Handbook for Bloggers    .pdf

 

 

 

JOIN THE UN'S

BILLION TREE CAMPAIGN

PLANT A TREE WITH US

IT WILL EAT UP 250 MILLION TONS OF CO2 CURRENTLY ADDING TO GLOBAL WARMING

 

Your tree can be planted
on the SBU campus
in "A Tree Grows in Brooklyn" land
in the NY Islanders all pavement parking lot
in SBU's many all pavement parking lots
in a national park where there was a forest fire
in Asian countries where deserts are moving in
in the Indonesian rainforest being stripped
anywhere in the world where it will grow!

There are a wide range of options
The United Nations began this campaign today
We are joining in and asking you to join too!

It's simple. Costs less than $2.00!!!
Together we can make a difference

Today, 9 Nov 06, Nobel Peace Prize Winner Wangari Maathai and the United Nations have joined forces to try to replace the 140 billion trees that have been destroyed through deforestation in the past 10 years. As Maathai said, "Anyone can plant a tree."

"Planting trees is a win, win, win, win, win proposition, and there are few of those in our world today," said Achim Steiner, head of the U.N. Environment Program (UNEP). "It is a gesture more powerful than any report we can produce, or any political statement we can make," he said.

Here is what to do:

1: Make the UN pledge
http://www.unep.org/billiontreecampaign

Promise to plant just one little tree in April 2007
(you can do it at any time in 2007 but we are going to try
to coordinate around Fri-Sun of SBU's Spring Pride Patrol on 4/20)

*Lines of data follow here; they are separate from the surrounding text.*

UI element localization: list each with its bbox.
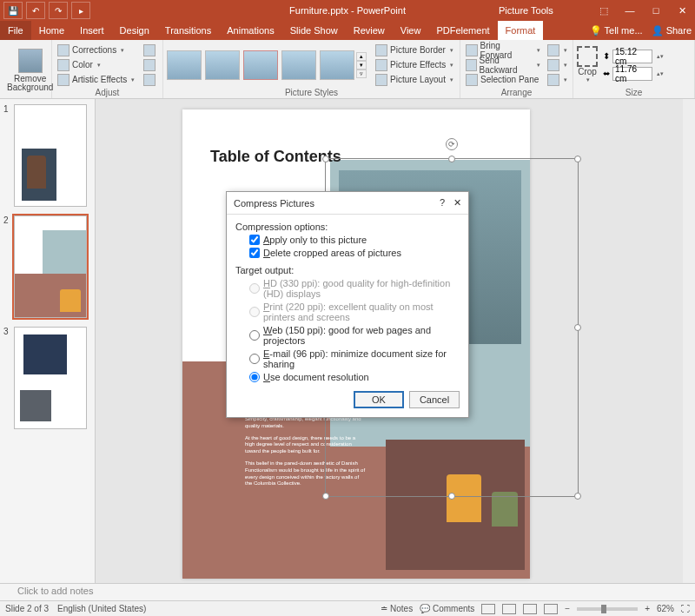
zoom-slider[interactable]: [577, 607, 638, 611]
tab-file[interactable]: File: [0, 21, 31, 40]
notes-toggle[interactable]: ≐ Notes: [381, 604, 413, 613]
group-button[interactable]: ▾: [546, 58, 569, 72]
picture-border-button[interactable]: Picture Border▾: [374, 43, 455, 57]
resize-handle[interactable]: [322, 493, 329, 500]
help-button[interactable]: ?: [440, 197, 445, 209]
resize-handle[interactable]: [448, 493, 455, 500]
resize-handle[interactable]: [322, 156, 329, 162]
style-thumb[interactable]: [205, 50, 240, 80]
send-backward-button[interactable]: Send Backward▾: [464, 58, 542, 72]
fit-window-icon[interactable]: ⛶: [681, 604, 690, 613]
effects-icon: [375, 59, 387, 71]
toc-title[interactable]: Table of Contents: [210, 148, 341, 166]
thumb-number: 1: [3, 104, 10, 207]
web-radio[interactable]: Web (150 ppi): good for web pages and pr…: [249, 325, 460, 346]
sorter-view-icon[interactable]: [502, 604, 516, 614]
start-show-icon[interactable]: ▸: [71, 2, 90, 19]
corrections-button[interactable]: Corrections▾: [56, 43, 136, 57]
thumbnail-3[interactable]: [14, 327, 87, 429]
picture-styles-gallery[interactable]: [167, 50, 354, 80]
reset-icon: [143, 74, 156, 86]
resize-handle[interactable]: [574, 156, 581, 162]
style-thumb[interactable]: [243, 50, 278, 80]
tab-insert[interactable]: Insert: [72, 21, 112, 40]
height-icon: ⬍: [603, 51, 610, 61]
ribbon-options-icon[interactable]: ⬚: [591, 0, 617, 21]
window-title: Furniture.pptx - PowerPoint: [289, 5, 406, 16]
notes-pane[interactable]: Click to add notes: [0, 583, 695, 600]
comments-toggle[interactable]: 💬 Comments: [420, 604, 474, 613]
width-input[interactable]: 11.76 cm: [612, 67, 652, 81]
picture-effects-button[interactable]: Picture Effects▾: [374, 58, 455, 72]
tab-design[interactable]: Design: [112, 21, 157, 40]
share-button[interactable]: 👤 Share: [652, 25, 692, 36]
resize-handle[interactable]: [574, 324, 581, 331]
thumbnail-2[interactable]: [14, 215, 87, 318]
color-button[interactable]: Color▾: [56, 58, 136, 72]
save-icon[interactable]: 💾: [3, 2, 23, 19]
tab-review[interactable]: Review: [346, 21, 393, 40]
slideshow-view-icon[interactable]: [544, 604, 558, 614]
close-icon[interactable]: ✕: [669, 0, 695, 21]
group-label-adjust: Adjust: [56, 88, 159, 98]
rotate-button[interactable]: ▾: [546, 73, 569, 87]
dialog-title: Compress Pictures: [234, 198, 314, 209]
slide-indicator[interactable]: Slide 2 of 3: [5, 604, 49, 613]
picture-layout-button[interactable]: Picture Layout▾: [374, 73, 455, 87]
tell-me[interactable]: 💡 Tell me...: [590, 25, 643, 36]
remove-background-button[interactable]: Remove Background: [3, 47, 56, 94]
cancel-button[interactable]: Cancel: [409, 391, 460, 408]
tab-home[interactable]: Home: [31, 21, 72, 40]
selection-pane-button[interactable]: Selection Pane: [464, 73, 542, 87]
compress-pictures-dialog: Compress Pictures ? ✕ Compression option…: [226, 191, 469, 418]
rotate-handle[interactable]: ⟳: [446, 138, 458, 150]
dialog-titlebar[interactable]: Compress Pictures ? ✕: [227, 192, 468, 215]
resize-handle[interactable]: [448, 156, 455, 162]
tab-view[interactable]: View: [393, 21, 429, 40]
undo-icon[interactable]: ↶: [26, 2, 45, 19]
tab-transitions[interactable]: Transitions: [157, 21, 219, 40]
border-icon: [375, 44, 387, 56]
artistic-effects-button[interactable]: Artistic Effects▾: [56, 73, 136, 87]
vertical-scrollbar[interactable]: [683, 99, 695, 583]
crop-button[interactable]: Crop▾: [577, 46, 598, 83]
zoom-in-button[interactable]: +: [645, 604, 650, 613]
email-radio[interactable]: E-mail (96 ppi): minimize document size …: [249, 348, 460, 369]
style-thumb[interactable]: [320, 50, 354, 80]
corrections-icon: [57, 44, 70, 56]
gallery-scroll[interactable]: ▴▾▿: [356, 52, 367, 78]
status-bar: Slide 2 of 3 English (United States) ≐ N…: [0, 600, 695, 616]
align-button[interactable]: ▾: [546, 43, 569, 57]
style-thumb[interactable]: [167, 50, 202, 80]
thumb-number: 2: [3, 215, 10, 318]
zoom-out-button[interactable]: −: [565, 604, 570, 613]
docres-radio[interactable]: Use document resolution: [249, 372, 460, 382]
selection-pane-icon: [466, 74, 478, 86]
thumb-number: 3: [3, 327, 10, 429]
delete-cropped-checkbox[interactable]: Delete cropped areas of pictures: [249, 248, 460, 258]
maximize-icon[interactable]: □: [643, 0, 669, 21]
bring-forward-icon: [466, 44, 478, 56]
minimize-icon[interactable]: —: [617, 0, 643, 21]
height-input[interactable]: 15.12 cm: [612, 50, 652, 63]
tab-pdfelement[interactable]: PDFelement: [428, 21, 497, 40]
tab-animations[interactable]: Animations: [219, 21, 281, 40]
style-thumb[interactable]: [281, 50, 316, 80]
reset-picture-button[interactable]: [142, 73, 157, 87]
width-icon: ⬌: [603, 69, 610, 78]
thumbnail-1[interactable]: [14, 104, 87, 207]
redo-icon[interactable]: ↷: [49, 2, 68, 19]
apply-only-checkbox[interactable]: Apply only to this picture: [249, 235, 460, 245]
language-indicator[interactable]: English (United States): [57, 604, 146, 613]
normal-view-icon[interactable]: [481, 604, 495, 614]
layout-icon: [375, 74, 387, 86]
ok-button[interactable]: OK: [354, 391, 404, 408]
change-picture-button[interactable]: [142, 58, 157, 72]
tab-format[interactable]: Format: [498, 21, 544, 40]
tab-slideshow[interactable]: Slide Show: [282, 21, 346, 40]
resize-handle[interactable]: [574, 493, 581, 500]
close-button[interactable]: ✕: [453, 197, 461, 209]
reading-view-icon[interactable]: [523, 604, 537, 614]
compress-pictures-button[interactable]: [142, 43, 157, 57]
zoom-level[interactable]: 62%: [657, 604, 674, 613]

and then plan to take responsibility to see it grow
- either personally - watering it until it takes root
- or via a group like National Arbor Day Foundation


2: Email AA E-Zine to say you have made the pledge
aaezine @ yahoo.com

- We will tell you what your options are
Some you can do on your own
Some you can join us to get trees at low cost

Examples: - for $1.50 an individual can get one tree to plant
- or for $10 - 10 trees to plant
- for $5 you can have a tree planted in a National Forest
damaged by fire, insects, or disease
- for varying amounts you can:
buy fruit trees for Tibetan exiles,
seedlings for agroforestry in Karnataka and Kerala, India
protect rainforest acreage in Indonesia
save trees facing extermination through the Global Trees Campaign

____________________________________________

Project would plant a billion trees worldwide
http://www.cnn.com/2006/TECH/science/11/08/nobel.trees.reut/
Kenya, Nairobi
(Reuters) -- The United Nations and Africa's Nobel laureate, environmentalist Wangari Maathai, launched a project on Wednesday to plant a billion trees worldwide to help fight climate change and poverty.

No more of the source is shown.